### Linear Regression model

In [1]:
import pandas as pd
import numpy as np
from sklearn.compose import ColumnTransformer
from sklearn.impute import SimpleImputer
from sklearn.pipeline import Pipeline
from sklearn.preprocessing import OneHotEncoder
from sklearn.linear_model import LinearRegression
from sklearn.model_selection import train_test_split
from sklearn.metrics import mean_absolute_error, mean_squared_error

# Step 1: Load data and compute Length of Stay
df = pd.read_csv('healthcare_dataset.csv')
df['Date of Admission'] = pd.to_datetime(df['Date of Admission'])
df['Discharge Date'] = pd.to_datetime(df['Discharge Date'])
df['Length_of_Stay'] = (df['Discharge Date'] - df['Date of Admission']).dt.days

# Step 2: Select features and target
features = [
    'Age', 'Gender', 'Admission Type', 'Medical Condition',
    'Medication', 'Room Number'
]
target = 'Length_of_Stay'

X = df[features]
y = df[target]

# Step 3: Preprocessing pipeline
categorical_cols = ['Gender', 'Admission Type', 'Medical Condition', 'Medication']
numerical_cols = ['Age', 'Room Number']

preprocessor = ColumnTransformer([
    ('cat', OneHotEncoder(handle_unknown='ignore'), categorical_cols),
    ('num', SimpleImputer(strategy='median'), numerical_cols)
])

# Step 4: Create the pipeline with Linear Regression
model = Pipeline(steps=[
    ('preprocessing', preprocessor),
    ('regressor', LinearRegression())
])

# Step 5: Train-test split and model fitting
X_train, X_test, y_train, y_test = train_test_split(X, y, test_size=0.2, random_state=42)
model.fit(X_train, y_train)

# Step 6: Evaluate the model
y_pred = model.predict(X_test)

print("Mean Absolute Error (MAE):", mean_absolute_error(y_test, y_pred))
print("Root Mean Squared Error (RMSE):", np.sqrt(mean_squared_error(y_test, y_pred)))


Mean Absolute Error (MAE): 7.482258558325104
Root Mean Squared Error (RMSE): 8.631175739030652


### Model Performance Summary
MAE: 7.48 days — average prediction error

RMSE: 8.63 days — typical error size, slightly penalizing larger mistakes

📉 Interpretation
The model's predictions are off by about 7.5–8.6 days, which is high unless hospital stays are very long or variable.

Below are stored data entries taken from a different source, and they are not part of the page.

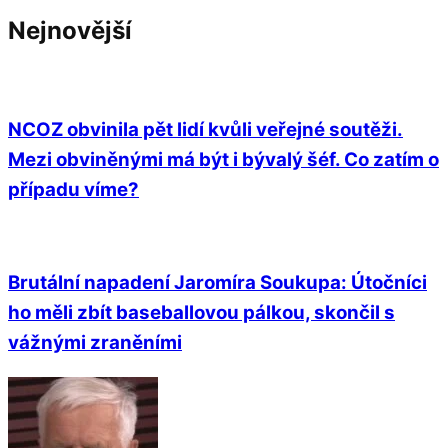
Nejnovější
NCOZ obvinila pět lidí kvůli veřejné soutěži.
Mezi obviněnými má být i bývalý šéf. Co zatím o
případu víme?
Brutální napadení Jaromíra Soukupa: Útočníci
ho měli zbít baseballovou pálkou, skončil s
vážnými zraněními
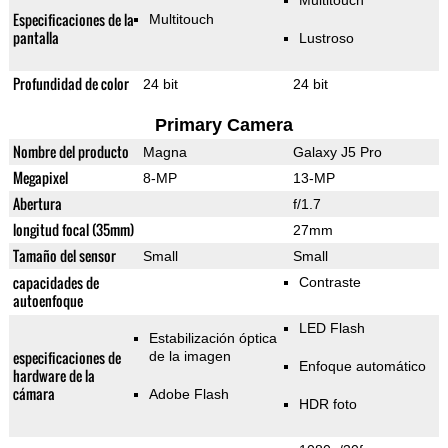
Multitouch
Especificaciones de la
Multitouch
pantalla
Lustroso
Profundidad de color
24 bit
24 bit
Primary Camera
Nombre del producto
Magna
Galaxy J5 Pro
Megapixel
8-MP
13-MP
Abertura
f/1.7
longitud focal (35mm)
27mm
Tamaño del sensor
Small
Small
capacidades de
Contraste
autoenfoque
LED Flash
Estabilización óptica
especificaciones de
de la imagen
Enfoque automático
hardware de la
cámara
Adobe Flash
HDR foto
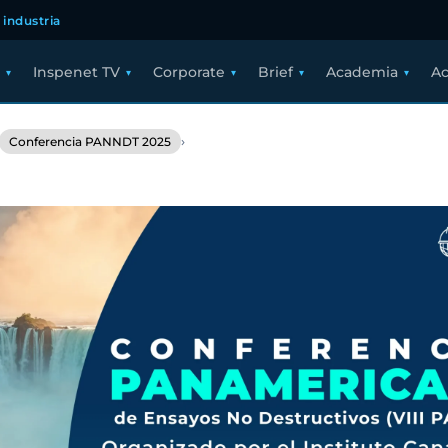
 industria
Inspenet TV
Corporate
Brief
Academia
Ac
›
Conferencia PANNDT 2025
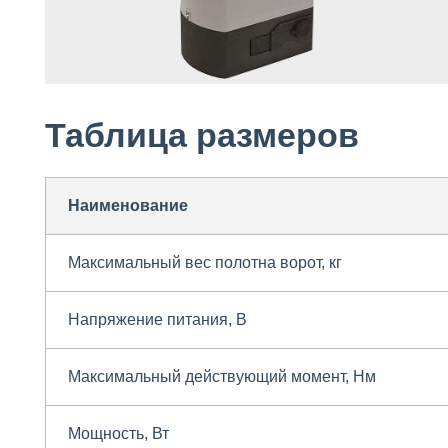
Таблица размеров
Наименование
Максимальный вес полотна ворот, кг
Напряжение питания, В
Максимальный действующий момент, Нм
Мощность, Вт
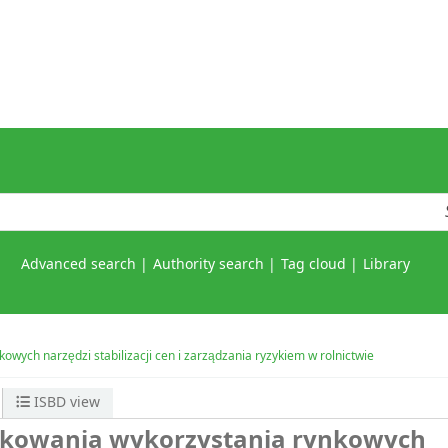
Advanced search
Authority search
Tag cloud
Library
ych narzędzi stabilizacji cen i zarządzania ryzykiem w rolnictwie
ISBD view
kowania wykorzystania rynkowych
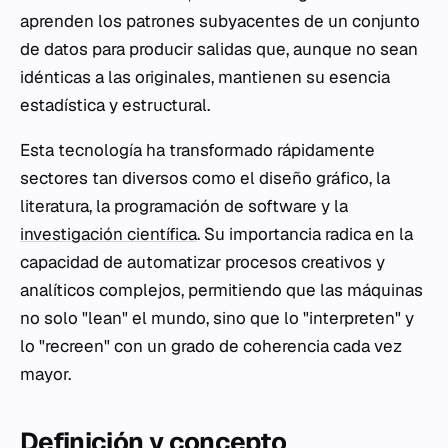
aprenden los patrones subyacentes de un conjunto
de datos para producir salidas que, aunque no sean
idénticas a las originales, mantienen su esencia
estadística y estructural.
Esta tecnología ha transformado rápidamente
sectores tan diversos como el diseño gráfico, la
literatura, la programación de software y la
investigación científica
. Su importancia radica en la
capacidad de automatizar procesos creativos y
analíticos complejos, permitiendo que las máquinas
no solo "lean" el mundo, sino que lo "interpreten" y
lo "recreen" con un grado de coherencia cada vez
mayor.
Definición y concepto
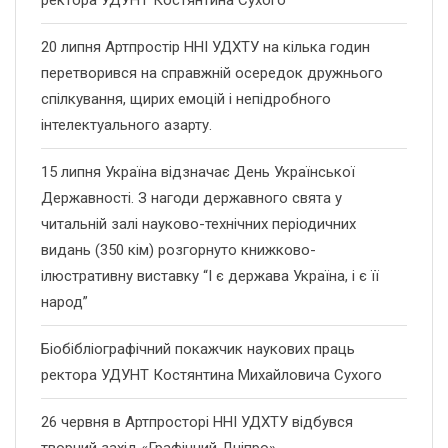
ректора УДУНТ Костянтина Сухого
20 липня Артпростір ННІ УДХТУ на кілька годин
перетворився на справжній осередок дружнього
спілкування, щирих емоцій і непідробного
інтелектуального азарту.
15 липня Україна відзначає День Української
Державності. З нагоди державного свята у
читальній залі науково-технічних періодичних
видань (350 кім) розгорнуто книжково-
ілюстративну виставку “І є держава Україна, і є її
народ”
Біобібліографічний покажчик наукових праць
ректора УДУНТ Костянтина Михайловича Сухого
26 червня в Артпросторі ННІ УДХТУ відбувся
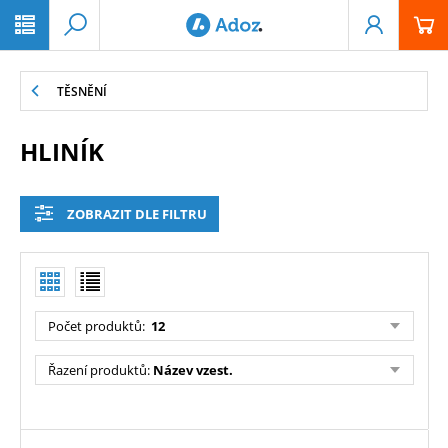
PŘESKOČIT NAVIGACI
TĚSNĚNÍ
HLINÍK
ZOBRAZIT DLE FILTRU
Počet produktů
:
12
Řazení produktů
:
Název vzest.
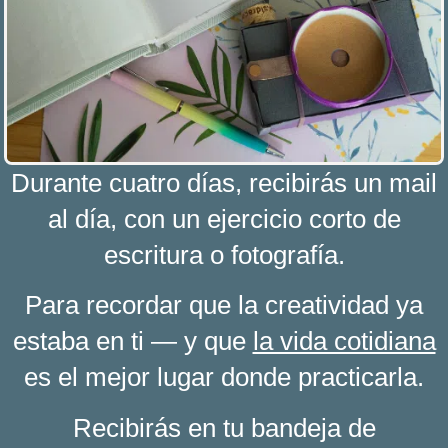
Durante cuatro días, recibirás un mail
al día, con un ejercicio corto de
escritura o fotografía.
Para recordar que la creatividad ya
estaba en ti — y que
la vida cotidiana
es el mejor lugar donde practicarla.
Recibirás en tu bandeja de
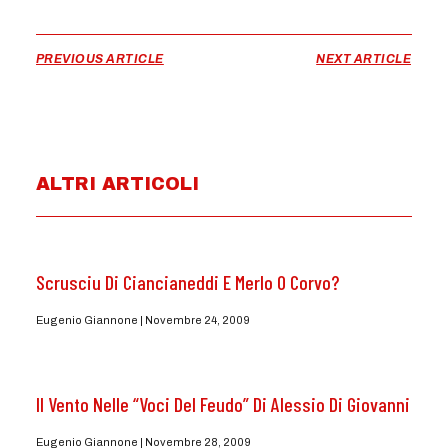
PREVIOUS ARTICLE
NEXT ARTICLE
ALTRI ARTICOLI
Scrusciu Di Ciancianeddi E Merlo O Corvo?
Eugenio Giannone
Novembre 24, 2009
Il Vento Nelle “Voci Del Feudo” Di Alessio Di Giovanni
Eugenio Giannone
Novembre 28, 2009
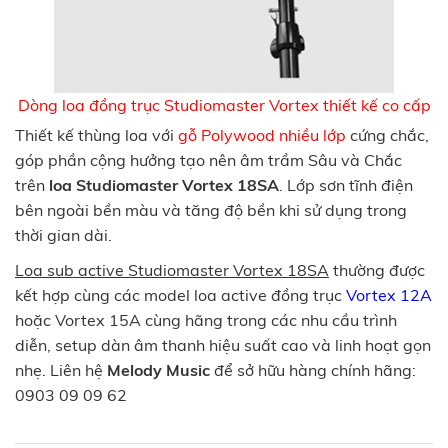
Dòng loa đồng trục Studiomaster Vortex thiết kế co cấp
Thiết kế thùng loa với
gỗ Polywood nhiều lớp
cứng chắc,
góp phần cộng hưởng tạo nên âm trầm Sâu và Chắc
trên
loa Studiomaster Vortex 18SA
. Lớp sơn tĩnh điện
bên ngoài bền màu và tăng độ bền khi sử dụng trong
thời gian dài.
Loa sub active Studiomaster Vortex 18SA
thường được
kết hợp cùng các model loa active đồng trục
Vortex 12A
hoặc Vortex 15A cùng hãng trong các nhu cầu trình
diễn, setup dàn âm thanh hiệu suất cao và linh hoạt gọn
nhẹ. Liên hệ
Melody Music
để sở hữu hàng chính hãng:
0903 09 09 62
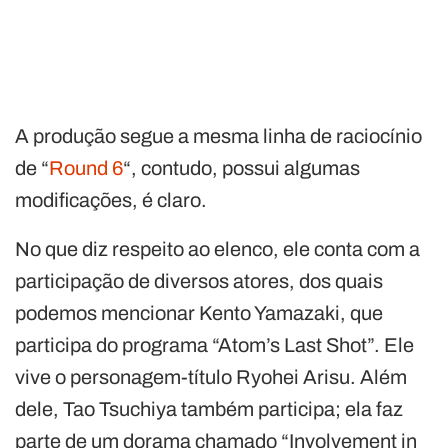
A produção segue a mesma linha de raciocínio
de “
Round 6
“, contudo, possui algumas
modificações, é claro.
No que diz respeito ao elenco, ele conta com a
participação de diversos atores, dos quais
podemos mencionar Kento Yamazaki, que
participa do programa “Atom’s Last Shot”. Ele
vive o personagem-título Ryohei Arisu. Além
dele, Tao Tsuchiya também participa; ela faz
parte de um dorama chamado “Involvement in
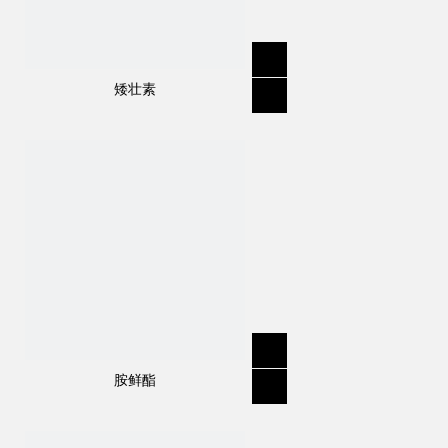
矮壮素
胺鲜酯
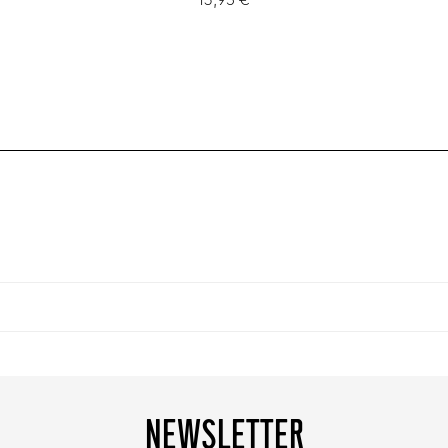
13,95 €
NEWSLETTER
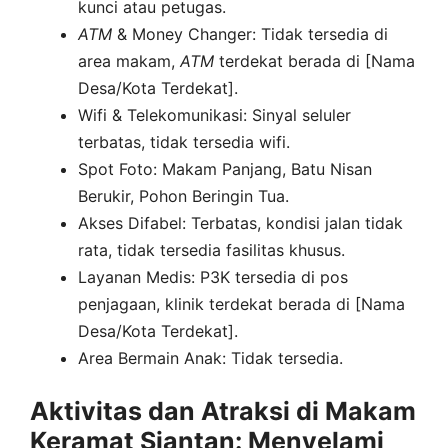
kunci atau petugas.
ATM
& Money Changer: Tidak tersedia di
area makam,
ATM
terdekat berada di [Nama
Desa/Kota Terdekat].
Wifi & Telekomunikasi: Sinyal seluler
terbatas, tidak tersedia wifi.
Spot Foto: Makam Panjang, Batu Nisan
Berukir, Pohon Beringin Tua.
Akses Difabel: Terbatas, kondisi jalan tidak
rata, tidak tersedia fasilitas khusus.
Layanan Medis: P3K tersedia di pos
penjagaan, klinik terdekat berada di [Nama
Desa/Kota Terdekat].
Area Bermain Anak: Tidak tersedia.
Aktivitas dan Atraksi di Makam
Keramat Siantan: Menyelami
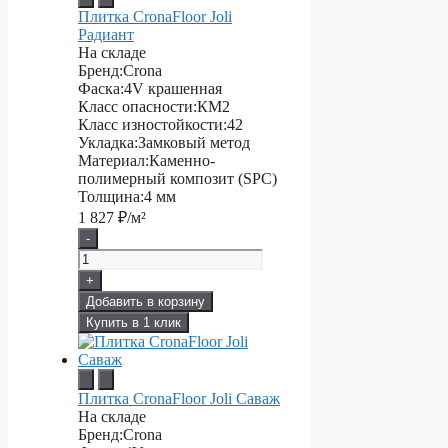
Плитка CronaFloor Joli
Радиант
На складе
Бренд:
Crona
Фаска:
4V крашенная
Класс опасности:
КМ2
Класс изностойкости:
42
Укладка:
Замковый метод
Материал:
Каменно-
полимерный композит (SPC)
Толщина:
4 мм
1 827
₽/м²
-
+
Добавить в корзину
Купить в 1 клик
Плитка CronaFloor Joli Саваж
На складе
Бренд:
Crona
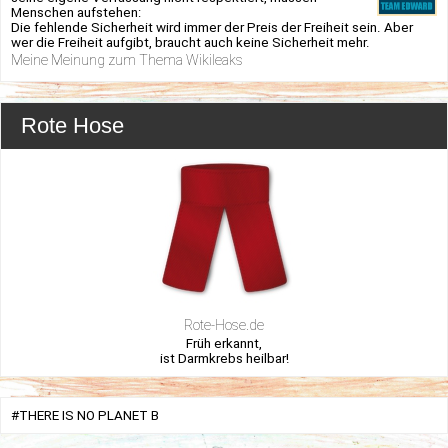
Menschen aufstehen:
Die fehlende Sicherheit wird immer der Preis der Freiheit sein. Aber
wer die Freiheit aufgibt, braucht auch keine Sicherheit mehr.
Meine Meinung zum Thema Wikileaks
Rote Hose
Rote-Hose.de
Früh erkannt,
ist Darmkrebs heilbar!
#THERE IS NO PLANET B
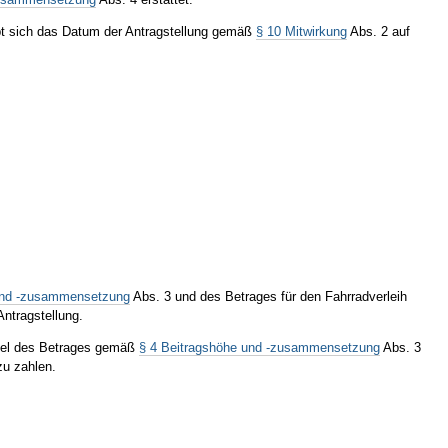
bt sich das Datum der Antragstellung gemäß
§ 10 Mitwirkung
Abs. 2 auf
und -zusammensetzung
Abs. 3 und des Betrages für den Fahrradverleih
ntragstellung.
stel des Betrages gemäß
§ 4 Beitragshöhe und -zusammensetzung
Abs. 3
zu zahlen.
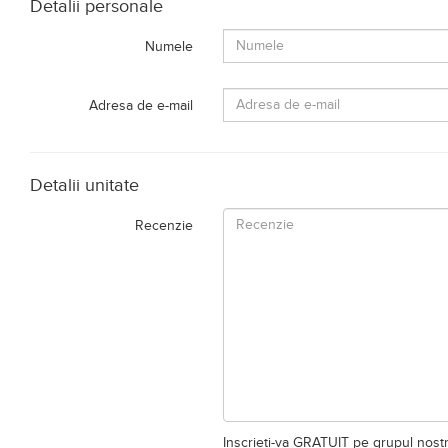
Detalii personale
Numele
Adresa de e-mail
Detalii unitate
Recenzie
Inscrieti-va GRATUIT pe grupul nost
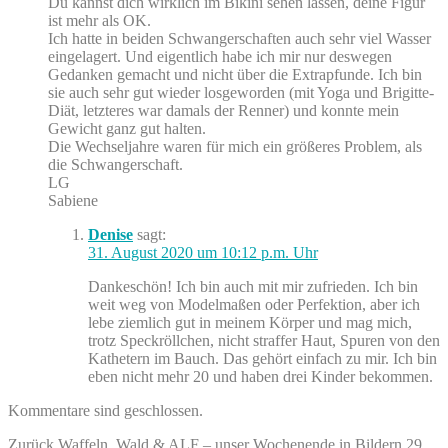
Du kannst dich wirklich im Bikini sehen lassen, deine Figur
ist mehr als OK.
Ich hatte in beiden Schwangerschaften auch sehr viel Wasser
eingelagert. Und eigentlich habe ich mir nur deswegen
Gedanken gemacht und nicht über die Extrapfunde. Ich bin
sie auch sehr gut wieder losgeworden (mit Yoga und Brigitte-
Diät, letzteres war damals der Renner) und konnte mein
Gewicht ganz gut halten.
Die Wechseljahre waren für mich ein größeres Problem, als
die Schwangerschaft.
LG
Sabiene
Denise
sagt:
31. August 2020 um 10:12 p.m. Uhr
Dankeschön! Ich bin auch mit mir zufrieden. Ich bin
weit weg von Modelmaßen oder Perfektion, aber ich
lebe ziemlich gut in meinem Körper und mag mich,
trotz Speckröllchen, nicht straffer Haut, Spuren von den
Kathetern im Bauch. Das gehört einfach zu mir. Ich bin
eben nicht mehr 20 und haben drei Kinder bekommen.
Kommentare sind geschlossen.
Beitragsnavigation
Vorheriger
Zurück
Waffeln, Wald & ALF – unser Wochenende in Bildern 29.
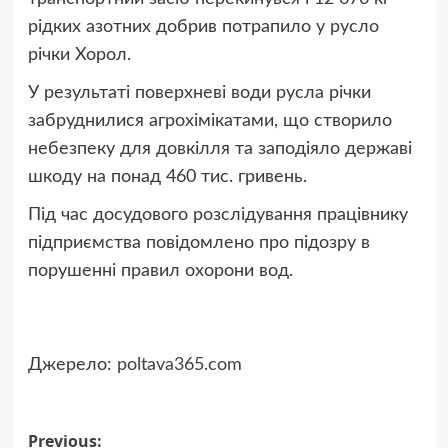
рідких азотних добрив потрапило у русло
річки Хорол.
У результаті поверхневі води русла річки
забруднилися агрохімікатами, що створило
небезпеку для довкілля та заподіяло державі
шкоду на понад 460 тис. гривень.
Під час досудового розслідування працівнику
підприємства повідомлено про підозру в
порушенні правил охорони вод.
Джерело:
poltava365.com
Post
Previous:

The small gap between MAE and RMSE suggests errors are consistent, with few large outliers.

⚠️ Possible Issues
Limited features: Key clinical or operational data may be missing.

Room Number and Medication may not be meaningful or well-processed.

Random Forest might not capture complex patterns in the data.

✅ Recommendations
Add better features — diagnosis severity, comorbidities, medication classes.

Try advanced models — like XGBoost or LightGBM.

Transform the target — consider log-scaling if Length_of_Stay is skewed.

Evaluate error by patient group — e.g., short vs. long stays.